What you will do.
For every line below, output the text exactly and leave out images.

======== Input

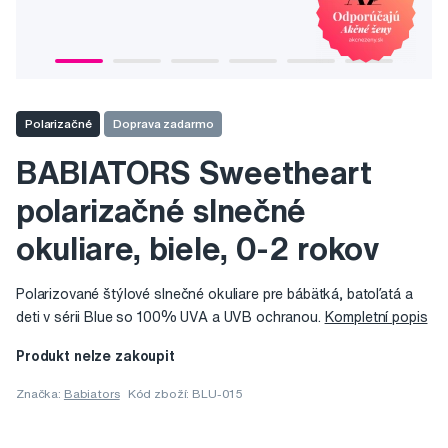
Polarizačné
Doprava zadarmo
BABIATORS Sweetheart
polarizačné slnečné
okuliare, biele, 0-2 rokov
Polarizované štýlové slnečné okuliare pre bábätká, batoľatá a
deti v sérii Blue so 100% UVA a UVB ochranou.
Kompletní popis
Produkt nelze zakoupit
Značka:
Babiators
Kód zboží: BLU-015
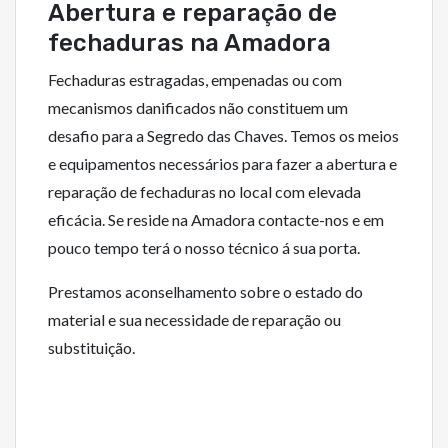
Abertura e reparação de
fechaduras na Amadora
Fechaduras estragadas, empenadas ou com
mecanismos danificados não constituem um
desafio para a Segredo das Chaves. Temos os meios
e equipamentos necessários para fazer a abertura e
reparação de fechaduras no local com elevada
eficácia. Se reside na Amadora contacte-nos e em
pouco tempo terá o nosso técnico á sua porta.
Prestamos aconselhamento sobre o estado do
material e sua necessidade de reparação ou
substituição.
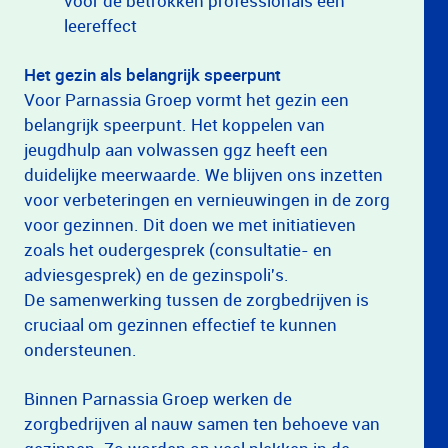
voor de betrokken professionals een
leereffect
Het gezin als belangrijk speerpunt
Voor Parnassia Groep vormt het gezin een
belangrijk speerpunt. Het koppelen van
jeugdhulp aan volwassen ggz heeft een
duidelijke meerwaarde. We blijven ons inzetten
voor verbeteringen en vernieuwingen in de zorg
voor gezinnen. Dit doen we met initiatieven
zoals het oudergesprek (consultatie- en
adviesgesprek) en de gezinspoli's.
De samenwerking tussen de zorgbedrijven is
cruciaal om gezinnen effectief te kunnen
ondersteunen.
Binnen Parnassia Groep werken de
zorgbedrijven al nauw samen ten behoeve van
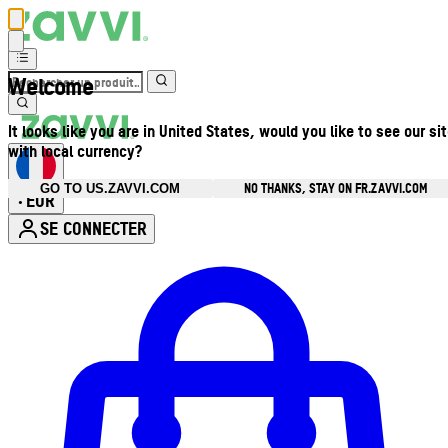
Welcome
It looks like you are in United States, would you like to see our si
with local currency?
NO THANKS, STAY ON FR.ZAVVI.COM
GO TO US.ZAVVI.COM
EUR
•
SE CONNECTER
Ouvrir le menu du compte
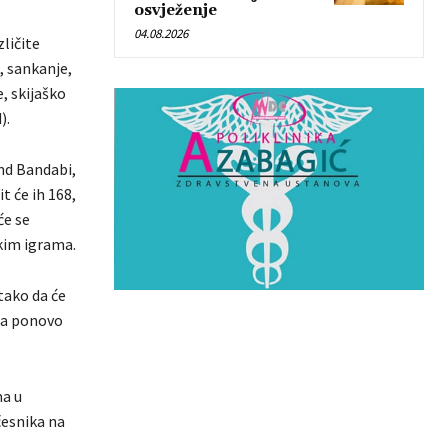
osvježenje
04.08.2026
zličite
u, sankanje,
e, skijaško
).
nd Bandabi,
t će ih 168,
će se
skim igrama.
tako da će
-a ponovo
ma u
česnika na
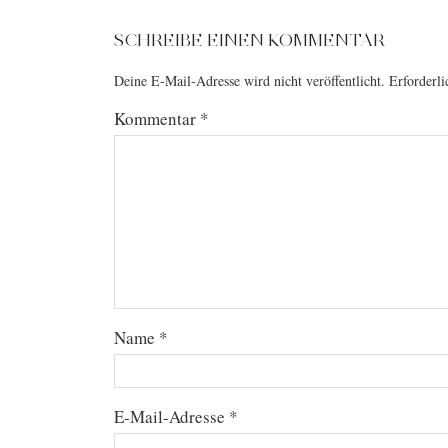
SCHREIBE EINEN KOMMENTAR
Deine E-Mail-Adresse wird nicht veröffentlicht.
Erforderli
Kommentar
*
Name
*
E-Mail-Adresse
*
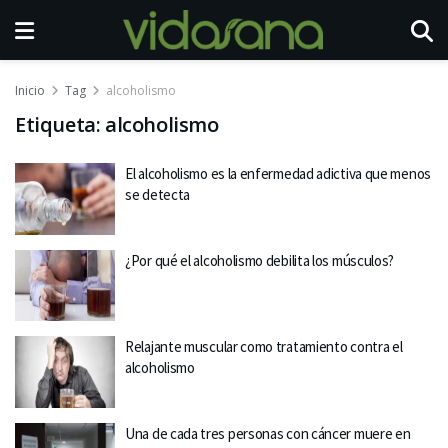
Inicio
Tag
alcoholismo
Etiqueta:
alcoholismo
El alcoholismo es la enfermedad adictiva que menos
se detecta
¿Por qué el alcoholismo debilita los músculos?
Relajante muscular como tratamiento contra el
alcoholismo
Una de cada tres personas con cáncer muere en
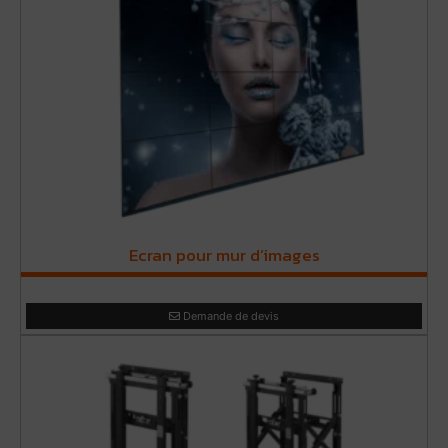
Ecran pour mur d’images
Demande de devis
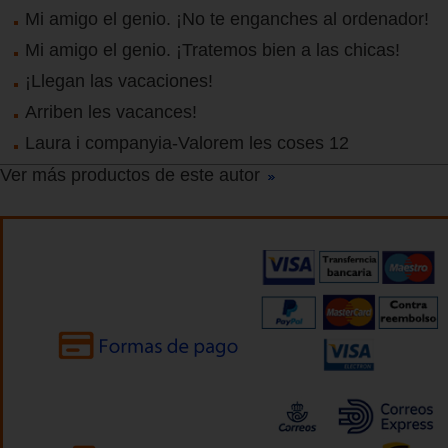
Mi amigo el genio. ¡No te enganches al ordenador!
Mi amigo el genio. ¡Tratemos bien a las chicas!
¡Llegan las vacaciones!
Arriben les vacances!
Laura i companyia-Valorem les coses 12
Ver más productos de este autor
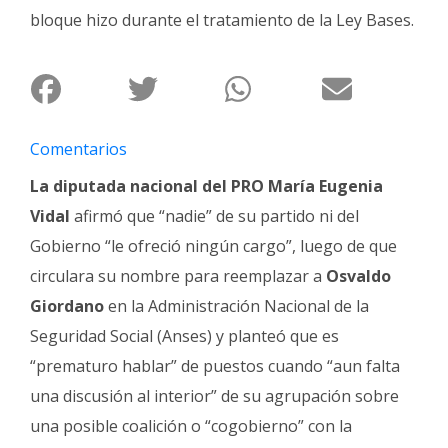
Fúnebres
bloque hizo durante el tratamiento de la Ley Bases.
Comentarios
La diputada nacional del PRO María Eugenia
Vidal
afirmó que “nadie” de su partido ni del
Gobierno “le ofreció ningún cargo”, luego de que
circulara su nombre para reemplazar a
Osvaldo
Giordano
en la Administración Nacional de la
Seguridad Social (Anses) y planteó que es
“prematuro hablar” de puestos cuando “aun falta
una discusión al interior” de su agrupación sobre
una posible coalición o “cogobierno” con la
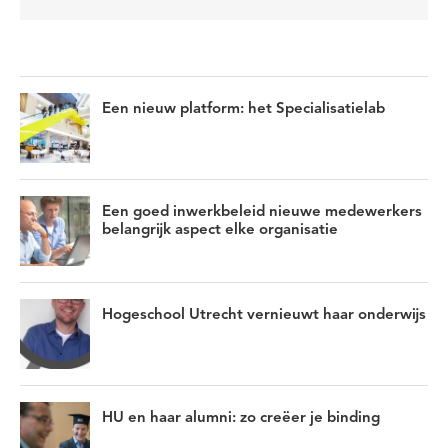
Een nieuw platform: het Specialisatielab
Een goed inwerkbeleid nieuwe medewerkers
belangrijk aspect elke organisatie
Hogeschool Utrecht vernieuwt haar onderwijs
HU en haar alumni: zo creëer je binding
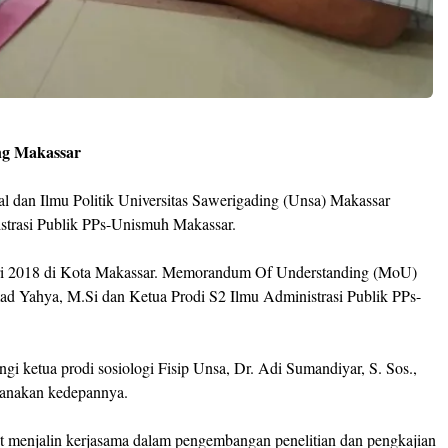
ing Makassar
al dan Ilmu Politik Universitas Sawerigading (Unsa) Makassar
strasi Publik PPs-Unismuh Makassar.
uari 2018 di Kota Makassar. Memorandum Of Understanding (MoU)
d Yahya, M.Si dan Ketua Prodi S2 Ilmu Administrasi Publik PPs-
i ketua prodi sosiologi Fisip Unsa, Dr. Adi Sumandiyar, S. Sos.,
sanakan kedepannya.
kat menjalin kerjasama dalam pengembangan penelitian dan pengkajian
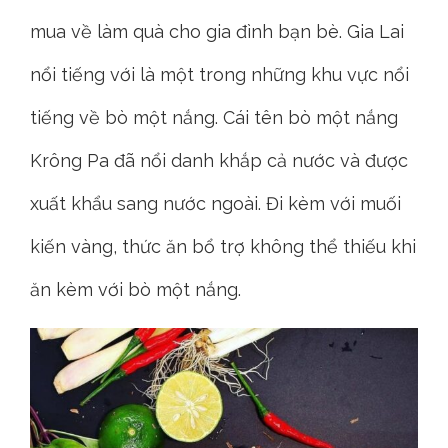
mua về làm quà cho gia đình bạn bè. Gia Lai
nổi tiếng với là một trong những khu vực nổi
tiếng về bò một nắng. Cái tên bò một nắng
Krông Pa đã nổi danh khắp cả nước và được
xuất khẩu sang nước ngoài. Đi kèm với muối
kiến vàng, thức ăn bổ trợ không thể thiếu khi
ăn kèm với bò một nắng.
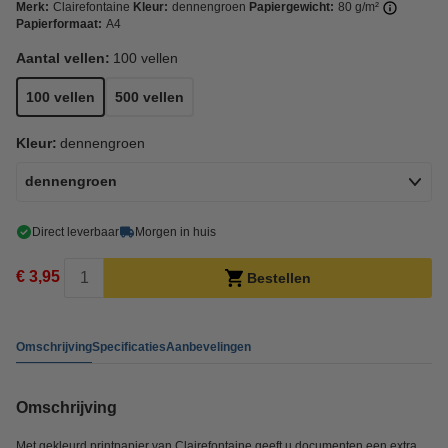
Merk:
Clairefontaine
Kleur:
dennengroen
Papiergewicht:
80 g/m²
Papierformaat:
A4
Aantal vellen:
100 vellen
100 vellen
500 vellen
Kleur:
dennengroen
dennengroen
Direct leverbaar
Morgen in huis
€ 3,95
Bestellen
Omschrijving
Specificaties
Aanbevelingen
Omschrijving
Met gekleurd printpapier van Clairefontaine geeft u documenten een extra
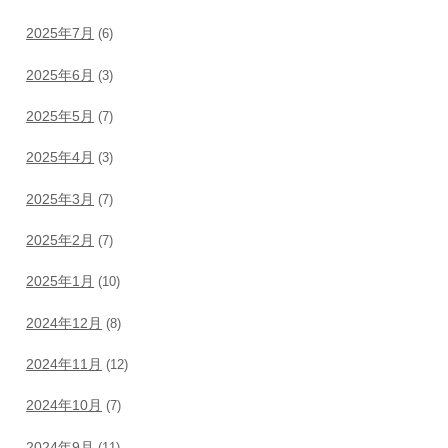
2025年7月
(6)
2025年6月
(3)
2025年5月
(7)
2025年4月
(3)
2025年3月
(7)
2025年2月
(7)
2025年1月
(10)
2024年12月
(8)
2024年11月
(12)
2024年10月
(7)
2024年9月
(11)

================

Answer space.
Polarizačné
Doprava zadarmo
BABIATORS Sweetheart
polarizačné slnečné
okuliare, biele, 0-2 rokov
Polarizované štýlové slnečné okuliare pre bábätká, batoľatá a
deti v sérii Blue so 100% UVA a UVB ochranou.
Kompletní popis
Produkt nelze zakoupit
Značka:
Babiators
Kód zboží: BLU-015
Abertura e reparação de
fechaduras na Amadora
Fechaduras estragadas, empenadas ou com
mecanismos danificados não constituem um
desafio para a Segredo das Chaves. Temos os meios
e equipamentos necessários para fazer a abertura e
reparação de fechaduras no local com elevada
eficácia. Se reside na Amadora contacte-nos e em
pouco tempo terá o nosso técnico á sua porta.
Prestamos aconselhamento sobre o estado do
material e sua necessidade de reparação ou
substituição.
voor de betrokken professionals een
leereffect
Het gezin als belangrijk speerpunt
Voor Parnassia Groep vormt het gezin een
belangrijk speerpunt. Het koppelen van
jeugdhulp aan volwassen ggz heeft een
duidelijke meerwaarde. We blijven ons inzetten
voor verbeteringen en vernieuwingen in de zorg
voor gezinnen. Dit doen we met initiatieven
zoals het oudergesprek (consultatie- en
adviesgesprek) en de gezinspoli's.
De samenwerking tussen de zorgbedrijven is
cruciaal om gezinnen effectief te kunnen
ondersteunen.
Binnen Parnassia Groep werken de
zorgbedrijven al nauw samen ten behoeve van
Welcome
It looks like you are in United States, would you like to see our si
with local currency?
NO THANKS, STAY ON FR.ZAVVI.COM
GO TO US.ZAVVI.COM
EUR
•
SE CONNECTER
Ouvrir le menu du compte
osvježenje
04.08.2026
zličite
u, sankanje,
e, skijaško
).
nd Bandabi,
t će ih 168,
će se
skim igrama.
tako da će
-a ponovo
ma u
česnika na
SCHREIBE EINEN KOMMENTAR
Deine E-Mail-Adresse wird nicht veröffentlicht.
Erforderli
Kommentar
*
Name
*
E-Mail-Adresse
*
Inicio
Tag
alcoholismo
Etiqueta:
alcoholismo
El alcoholismo es la enfermedad adictiva que menos
se detecta
¿Por qué el alcoholismo debilita los músculos?
Relajante muscular como tratamiento contra el
alcoholismo
Una de cada tres personas con cáncer muere en
Ecran pour mur d’images
Demande de devis
Mi amigo el genio. ¡No te enganches al ordenador!
Mi amigo el genio. ¡Tratemos bien a las chicas!
¡Llegan las vacaciones!
Arriben les vacances!
Laura i companyia-Valorem les coses 12
Ver más productos de este autor
Fúnebres
bloque hizo durante el tratamiento de la Ley Bases.
Comentarios
La diputada nacional del PRO María Eugenia
Vidal
afirmó que “nadie” de su partido ni del
Gobierno “le ofreció ningún cargo”, luego de que
circulara su nombre para reemplazar a
Osvaldo
Giordano
en la Administración Nacional de la
Seguridad Social (Anses) y planteó que es
“prematuro hablar” de puestos cuando “aun falta
una discusión al interior” de su agrupación sobre
una posible coalición o “cogobierno” con la
Een nieuw platform: het Specialisatielab
Een goed inwerkbeleid nieuwe medewerkers
belangrijk aspect elke organisatie
Hogeschool Utrecht vernieuwt haar onderwijs
HU en haar alumni: zo creëer je binding
ing Makassar
al dan Ilmu Politik Universitas Sawerigading (Unsa) Makassar
strasi Publik PPs-Unismuh Makassar.
uari 2018 di Kota Makassar. Memorandum Of Understanding (MoU)
d Yahya, M.Si dan Ketua Prodi S2 Ilmu Administrasi Publik PPs-
i ketua prodi sosiologi Fisip Unsa, Dr. Adi Sumandiyar, S. Sos.,
sanakan kedepannya.
kat menjalin kerjasama dalam pengembangan penelitian dan pengkajian
mua về làm quà cho gia đình bạn bè. Gia Lai
nổi tiếng với là một trong những khu vực nổi
tiếng về bò một nắng. Cái tên bò một nắng
Krông Pa đã nổi danh khắp cả nước và được
xuất khẩu sang nước ngoài. Đi kèm với muối
kiến vàng, thức ăn bổ trợ không thể thiếu khi
ăn kèm với bò một nắng.
Merk:
Clairefontaine
Kleur:
dennengroen
Papiergewicht:
80 g/m²
Papierformaat:
A4
Aantal vellen:
100 vellen
100 vellen
500 vellen
Kleur:
dennengroen
dennengroen
Direct leverbaar
Morgen in huis
€ 3,95
Bestellen
Omschrijving
Specificaties
Aanbevelingen
Omschrijving
Met gekleurd printpapier van Clairefontaine geeft u documenten een extra
2025年7月
(6)
2025年6月
(3)
2025年5月
(7)
2025年4月
(3)
2025年3月
(7)
2025年2月
(7)
2025年1月
(10)
2024年12月
(8)
2024年11月
(12)
2024年10月
(7)
2024年9月
(11)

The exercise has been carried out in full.